GIVEN RECORDS below:

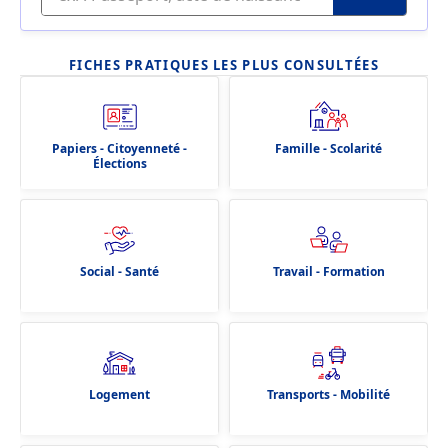
FICHES PRATIQUES LES PLUS CONSULTÉES
Papiers - Citoyenneté -
Famille - Scolarité
Élections
Social - Santé
Travail - Formation
Logement
Transports - Mobilité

End of GIVEN RECORDS.

WHAT YOU HAVE TO DO:
From the material above, output every line exactly as written, dropping any picture.

ANSWER FOR THIS EXERCISE:
FICHES PRATIQUES LES PLUS CONSULTÉES
Papiers - Citoyenneté -
Famille - Scolarité
Élections
Social - Santé
Travail - Formation
Logement
Transports - Mobilité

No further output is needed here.